**YOUR GOAL:** Look through the entries below and report every line that has "better".
[THE RECORDS Boundary: Start]
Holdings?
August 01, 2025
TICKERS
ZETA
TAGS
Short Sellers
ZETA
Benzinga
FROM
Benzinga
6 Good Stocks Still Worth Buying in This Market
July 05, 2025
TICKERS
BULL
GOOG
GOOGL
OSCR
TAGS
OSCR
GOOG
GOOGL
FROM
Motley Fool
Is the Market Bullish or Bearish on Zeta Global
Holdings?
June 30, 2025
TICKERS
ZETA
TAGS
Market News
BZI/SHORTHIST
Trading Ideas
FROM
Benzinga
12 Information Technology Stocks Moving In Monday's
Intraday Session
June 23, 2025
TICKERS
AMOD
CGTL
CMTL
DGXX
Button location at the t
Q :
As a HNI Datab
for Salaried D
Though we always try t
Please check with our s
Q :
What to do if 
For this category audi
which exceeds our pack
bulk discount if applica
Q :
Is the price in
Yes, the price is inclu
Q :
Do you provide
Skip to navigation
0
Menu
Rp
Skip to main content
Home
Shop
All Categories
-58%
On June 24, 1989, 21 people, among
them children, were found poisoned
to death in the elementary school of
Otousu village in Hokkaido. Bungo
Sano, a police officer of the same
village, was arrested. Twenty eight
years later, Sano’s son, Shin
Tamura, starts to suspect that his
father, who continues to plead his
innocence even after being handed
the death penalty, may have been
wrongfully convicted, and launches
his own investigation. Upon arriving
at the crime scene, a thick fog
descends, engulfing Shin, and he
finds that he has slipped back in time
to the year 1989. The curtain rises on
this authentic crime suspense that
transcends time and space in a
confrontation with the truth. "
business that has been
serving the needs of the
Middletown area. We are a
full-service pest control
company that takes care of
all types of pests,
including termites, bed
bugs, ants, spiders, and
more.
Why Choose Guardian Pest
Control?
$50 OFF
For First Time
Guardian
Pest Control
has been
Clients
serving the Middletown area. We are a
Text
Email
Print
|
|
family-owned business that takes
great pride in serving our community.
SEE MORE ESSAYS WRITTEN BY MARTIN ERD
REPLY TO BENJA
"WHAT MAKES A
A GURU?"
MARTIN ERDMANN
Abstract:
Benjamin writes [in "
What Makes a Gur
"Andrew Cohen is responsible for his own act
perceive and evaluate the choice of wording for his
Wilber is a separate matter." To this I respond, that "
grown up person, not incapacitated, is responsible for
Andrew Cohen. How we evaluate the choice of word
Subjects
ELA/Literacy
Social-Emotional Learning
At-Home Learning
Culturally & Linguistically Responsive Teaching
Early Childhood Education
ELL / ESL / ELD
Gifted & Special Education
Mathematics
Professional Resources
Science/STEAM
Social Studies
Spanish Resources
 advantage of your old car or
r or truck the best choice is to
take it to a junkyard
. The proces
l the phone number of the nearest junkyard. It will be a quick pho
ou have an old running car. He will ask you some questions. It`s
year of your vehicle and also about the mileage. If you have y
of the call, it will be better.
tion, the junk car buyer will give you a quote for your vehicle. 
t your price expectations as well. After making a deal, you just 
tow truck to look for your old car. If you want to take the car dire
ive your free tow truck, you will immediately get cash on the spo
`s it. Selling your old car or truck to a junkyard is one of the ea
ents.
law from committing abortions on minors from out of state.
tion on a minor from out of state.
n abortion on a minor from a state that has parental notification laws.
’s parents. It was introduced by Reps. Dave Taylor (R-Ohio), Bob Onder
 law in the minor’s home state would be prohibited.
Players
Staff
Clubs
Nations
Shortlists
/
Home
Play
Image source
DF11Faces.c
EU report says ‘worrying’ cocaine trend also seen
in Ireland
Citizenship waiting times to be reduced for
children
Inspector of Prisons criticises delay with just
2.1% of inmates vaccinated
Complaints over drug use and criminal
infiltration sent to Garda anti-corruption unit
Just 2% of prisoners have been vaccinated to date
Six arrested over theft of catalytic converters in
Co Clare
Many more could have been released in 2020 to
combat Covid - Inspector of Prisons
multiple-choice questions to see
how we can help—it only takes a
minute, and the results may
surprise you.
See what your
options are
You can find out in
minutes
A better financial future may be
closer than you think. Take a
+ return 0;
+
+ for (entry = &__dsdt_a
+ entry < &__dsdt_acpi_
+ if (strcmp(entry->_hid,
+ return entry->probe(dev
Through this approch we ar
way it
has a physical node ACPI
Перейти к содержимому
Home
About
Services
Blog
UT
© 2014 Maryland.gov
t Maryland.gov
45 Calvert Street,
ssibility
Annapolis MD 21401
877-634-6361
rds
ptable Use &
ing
[THE RECORDS Boundary: End]
**ANSWER FOR THIS EXERCISE:**
of the call, it will be better.
A better financial future may be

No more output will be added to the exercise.